Growth And Innovation
Finally, the need (not desire) to continuously improve your knowledge (and impart that knowledge) as a coaching staff is vital for the success of this environment. We live in an information age where we need to adopt an ‘information obsessed mentality’. What we do to allow us to succeed today may not be enough to succeed tomorrow. The lessons we learn from success, ours and others, becomes part of best-practice industry wide, and the onus in on us to develop our skills and keep improving, or get left behind. Coaches and management staff need to adopt an organic approach where they embrace innovation, capitalise on change, evolve as a body and continuously seek to apply their newly acquired knowledge. Sport in many ways can be compared to any business with a product. Daily operations must be targeted at getting the best out of that product and ensuring that you set yourself aside from any competitors. Athletes require new, innovative, ground breaking information about how to improve as a performer so as to stay ahead of the continuously changing demands of modern day sport.

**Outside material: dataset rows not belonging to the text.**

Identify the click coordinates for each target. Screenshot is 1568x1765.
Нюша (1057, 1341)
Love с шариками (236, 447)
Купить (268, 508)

The abovementioned ideas are merely the start to creating the most conducive environment for eliciting high performing athletes. I would like to encourage coaches and their management / support staff to consider these as a bare minimum start to creating your own environments. Use these ideas, adapt them, mould them to suit your context and add your own spin on creating a competitive and comfortable environment for your athletes. At the end of the day the more professional your athletes feel the better are the chances of delivering competitive performances. If anything at all, at least we are likely to be involved in the process that will inevitably create a slightly better person.